Soon, a crowd had gathered at the lodge and, aided by sufficient quantities of the potent home-made rice wine, rakshi, everyone was up and dancing, including us visitors from Hong Kong who hadn’t been seen sober dancing since before puberty (we abstained from the local tipple). As well-trained tourists, my girlfriend and I whipped out our digital cameras and set to work crafting portrait after portrait as the villagers clamoured to get a piece of our newfangled devices.
The crowd, dressed in faded T-shirts, pilled track suits, and rubber sandals, danced the night away – well, until 7pm at least, when it was time to drive their cows, buffalo and oxen back home, picking off leeches along the way, and settle down for dinner: always potato curry and lentils with rice piled as high as the Himalayas, which stand just around the corner.
In the morning, a few families returned to the lodge to use the village’s only phone – a satellite phone – to call their sons in distant countries. This happens every day.
Ostensibly, we were here on a volunteering trip – to teach English, to interview the leaders, the teachers, and the people at the next-door nunnery – but in all honesty the people of Bigu left us with more than we left them.
Okay, so now a few young nuns know how to correctly pronounce “yellow”, and the village boys are hopefully still enjoying cricket games with firewood bats and balls made up of rolled-up trash with potatoes stuffed inside (naturally, I kicked their puny asses in those games).
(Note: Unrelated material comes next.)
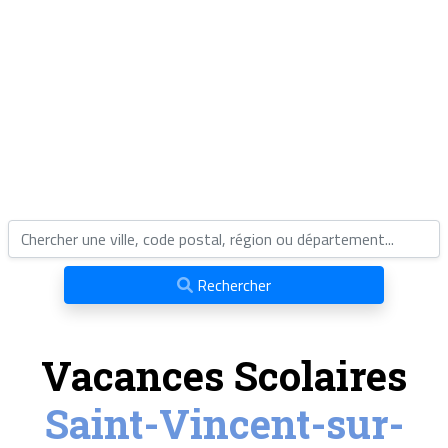
Rechercher
Vacances Scolaires
Saint-Vincent-sur-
The girls clearly enjoyed the coloured pencils we brought them, and our hosts were amused when one night, in an effort to diversify our dinner fare, we made mashed potatoes instead of curry.
But at the end of our week in Bigu, we headed out wishing we could do more and resolving to come back soon. The draw to return is strong, despite the thirsty leeches and the bed bugs. At the very least, we learned that life is possible without the internet and air-conditioning. All you need is a little rakshi.